The difference is 25164150

as the output, but when I use integer(8) or integer for the variables, I get

The difference is             25164150

as the output. This occurs with and without the -m64 flag and only on gfortran (my ifort does not seem to accept kind=16, a separate issue to be dealt with, but returns the output with the spaces for integer(8)).

Does anyone know why this occurs?

Answer 1

As already answered, you are using list-directed IO, which while convenient, is not completely specified by the language standard. So you will find idiosyncrasies. If you want to control the output will need to use a format. Also convient is the format specifier "I0", which uses the minimum number of digits required to output the item.

As a side issue, "integer (N)" is not guaranteed to be an N-byte integer. It is not the same as "integer*N", which is not part of the language standard. Many compilers use for the kind values the number of bytes of the type, but there are exceptions. In hindsight, it was a mistake to use integer values to designate integer, real & logical sub-types. If you want to select types by the number of bytes, there are methods starting with Fortran 2003. The ISO_C_Binding module of Fortran 2003 provides type designators such as C_INT32_T, C_INT64_T and C_INT128_T. The ISO_FORTRAN_ENV module for Fortran 2008 provides INT8, INT16, INT32 and INT64.

Answer 2

This happens because you are using default formatting for the output.

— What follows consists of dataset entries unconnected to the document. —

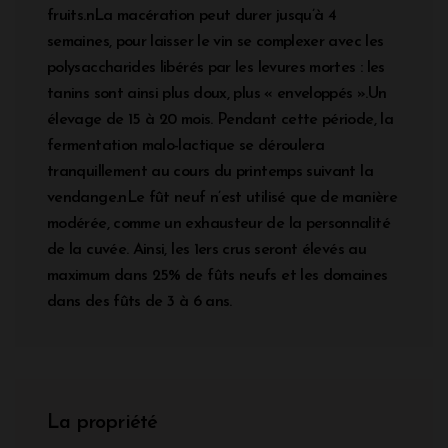
fruits.nLa macération peut durer jusqu’à 4
semaines, pour laisser le vin se complexer avec les
polysaccharides libérés par les levures mortes : les
tanins sont ainsi plus doux, plus « enveloppés ».Un
élevage de 15 à 20 mois. Pendant cette période, la
fermentation malo-lactique se déroulera
tranquillement au cours du printemps suivant la
vendange.nLe fût neuf n’est utilisé que de manière
modérée, comme un exhausteur de la personnalité
de la cuvée. Ainsi, les 1ers crus seront élevés au
maximum dans 25% de fûts neufs et les domaines
dans des fûts de 3 à 6 ans.
La propriété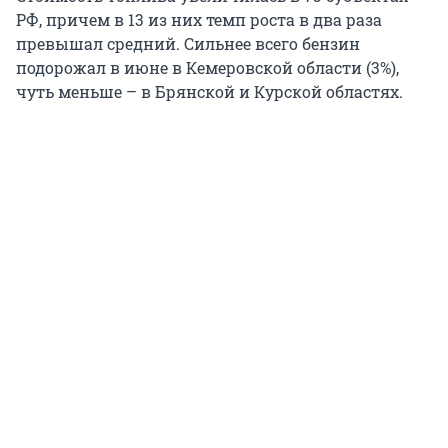
РФ, причем в 13 из них темп роста в два раза
превышал средний. Сильнее всего бензин
подорожал в июне в Кемеровской области (3%),
чуть меньше – в Брянской и Курской областях.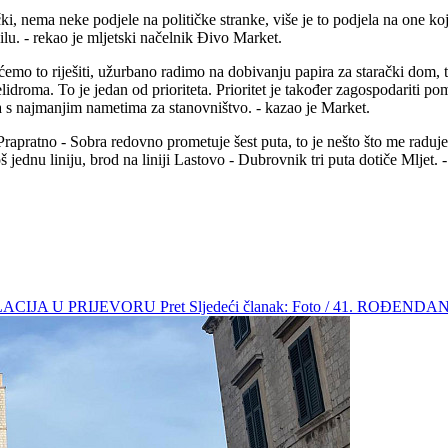
ički, nema neke podjele na političke stranke, više je to podjela na one ko
lu. - rekao je mljetski načelnik Đivo Market.
 ćemo to riješiti, užurbano radimo na dobivanju papira za starački dom,
lidroma. To je jedan od prioriteta. Prioritet je također zagospodariti p
na s najmanjim nametima za stanovništvo. - kazao je Market.
i Prapratno - Sobra redovno prometuje šest puta, to je nešto što me raduj
š jednu liniju, brod na liniji Lastovo - Dubrovnik tri puta dotiče Mljet
ULACIJA U PRIJEVORU
Pret
Sljedeći članak: Foto / 41. ROĐEND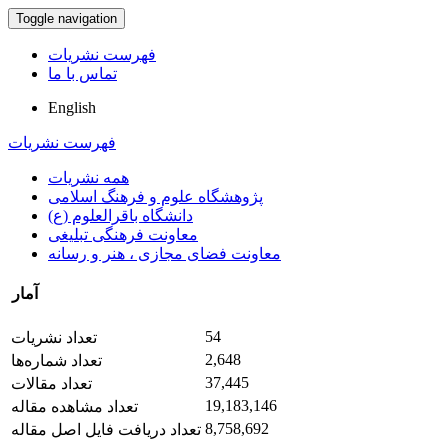
Toggle navigation
فهرست نشریات
تماس با ما
English
فهرست نشریات
همه نشریات
پژوهشگاه علوم و فرهنگ اسلامی
دانشگاه باقرالعلوم (ع)
معاونت فرهنگی تبلیغی
معاونت فضای مجازی ، هنر و رسانه
آمار
54
تعداد نشریات
2,648
تعداد شماره‌ها
37,445
تعداد مقالات
19,183,146
تعداد مشاهده مقاله
8,758,692
تعداد دریافت فایل اصل مقاله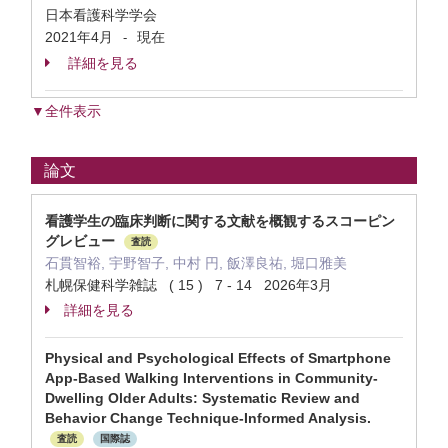
日本看護科学学会
2021年4月
現在
-
詳細を見る
▼全件表示
論文
看護学生の臨床判断に関する文献を概観するスコーピン
グレビュー
査読
石貫智裕, 宇野智子, 中村 円, 飯澤良祐, 堀口雅美
札幌保健科学雑誌 ( 15 ) 7 - 14 2026年3月
詳細を見る
Physical and Psychological Effects of Smartphone
App-Based Walking Interventions in Community-
Dwelling Older Adults: Systematic Review and
Behavior Change Technique-Informed Analysis.
査読
国際誌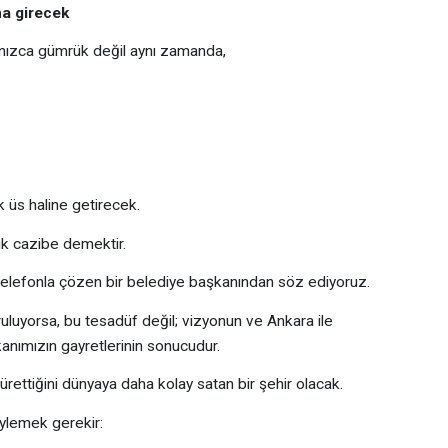
na girecek
lnızca gümrük değil aynı zamanda,
k üs haline getirecek.
yük cazibe demektir.
i telefonla çözen bir belediye başkanından söz ediyoruz.
uyorsa, bu tesadüf değil; vizyonun ve Ankara ile
akanımızın gayretlerinin sonucudur.
rettiğini dünyaya daha kolay satan bir şehir olacak.
ylemek gerekir: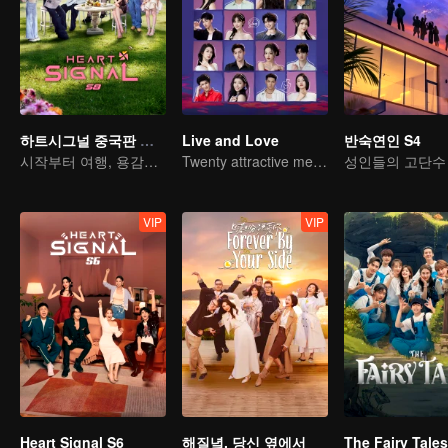
하트시그널 중국판 시즌 8
Live and Love
반숙연인 S4
시작부터 여행, 용감하게 설레라
Twenty attractive men and women fall in love on a desert island
성인들의 고단수
VIP
VIP
Heart Signal S6
해질녘, 당신 옆에서
The Fairy Tales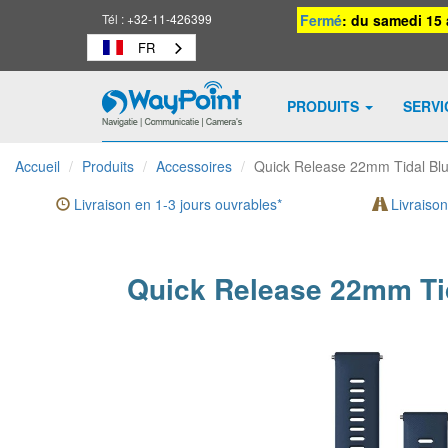
Tél :
+32-11-426399
Fermé
: du samedi 15 
FR
PRODUITS
SERV
Waypoint
-
Accueil
Produits
Accessoires
Quick Release 22mm Tidal Blu
vers
la
Livraison en 1-3 jours ouvrables*
Livraison
page
d'accueil
Quick Release 22mm Tid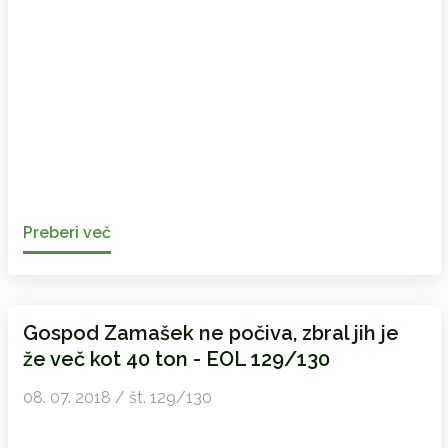
Preberi več
Gospod Zamašek ne počiva, zbral jih je
že več kot 40 ton - EOL 129/130
08. 07. 2018 / št. 129/130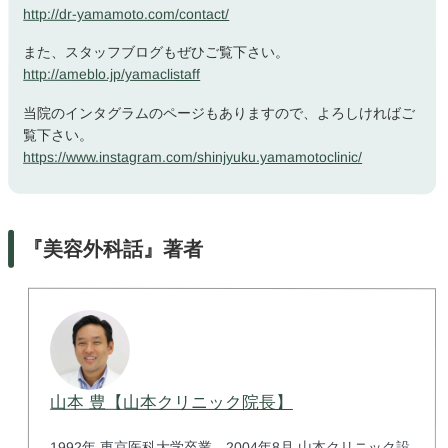
http://dr-yamamoto.com/contact/
また、スタッフブログもぜひご覧下さい。
http://ameblo.jp/yamaclistaff
当院のインタグラムのページもありますので、よろしければご
覧下さい。
https://www.instagram.com/shinjyuku.yamamotoclinic/
『美容外科話』著者
山本 豊【山本クリニック院長】
1992年 東京医科大学卒業。2004年8月 山本クリニック設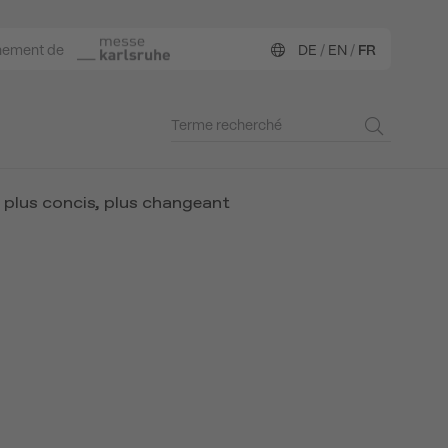
nement de
DE
/
EN
/
FR
, plus concis, plus changeant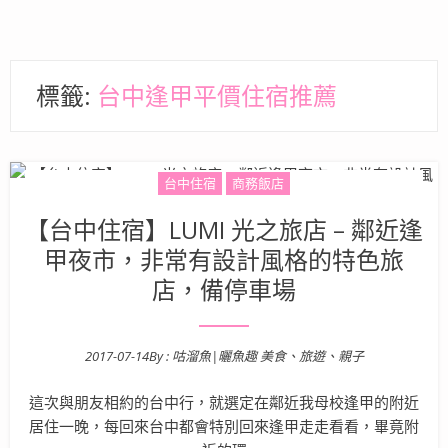
標籤:
台中逢甲平價住宿推薦
台中住宿
商務飯店
【台中住宿】LUMI 光之旅店 – 鄰近逢
甲夜市，非常有設計風格的特色旅
店，備停車場
2017-07-14
By :
咕溜魚|曬魚趣 美食、旅遊、親子
Posted on
這次與朋友相約的台中行，就選定在鄰近我母校逢甲的附近
居住一晚，每回來台中都會特別回來逢甲走走看看，畢竟附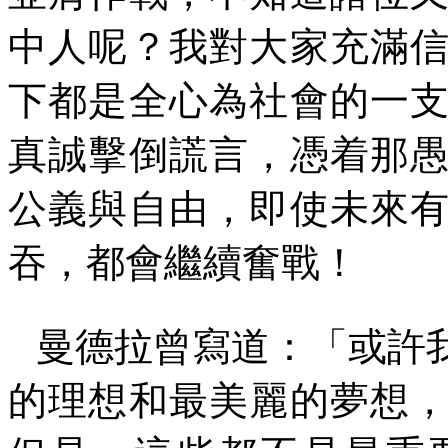
中人呢？我對大家充滿
下都是全心為社會的一
真誠擊倒謊言，憑着那
公義與自由，即使未來
吞，都會繼續奮戰！
曼德拉曾寫道：「或許
的理想和最美麗的夢想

print* is equivalent to write(unit=*,fmt=*), where fmt=* means use default formatting for the output, which may be compiler dependent. Default formatting uses as much space is possibly needed by the data type being output, without making adjustments based on the value.

Consider following code:

integer(kind=4) :: a ! short integer for my compiler
integer(kind=8) :: b ! long integer for my compiler

a = 23
b = huge(a)

print*,a       ! small value, short integer, we expect spaces
print*,huge(a) ! maximum value, short integer, we expect no spaces
print*,huge(b) ! maximum value, long integer, we expect no spaces
print*,b       ! medium lenght value, long integer, we expect spaces

end

When compiler with gfortran, the output is:

          23
  2147483647
  9223372036854775807
           2147483647

The first line is a small number in 4-byte integer representation. Notice the spaces to fill up to the maximum possible size. Second line is the largest value a 4-byte integer can take. Fits tightly in output, no spaces. Third line is the largest value of an 8-byte integer. Fits tightly. The fourth line is the same value from the 2nd line, but in 8-byte integer representation. Notice the spaces.

This answers why you get spaces in output for default formatting. It does not quite answer your question exactly, which is why there are no spaces in output for a quad-precision integer. I don't know. Neither of my compilers (pgf90 10.6-0, ifort 12.0.2.137, gfortran 4.5.1) support quad-precision integer. Could be a compiler hackery. Someone might have more experience with this part, and hopefully they will chime in.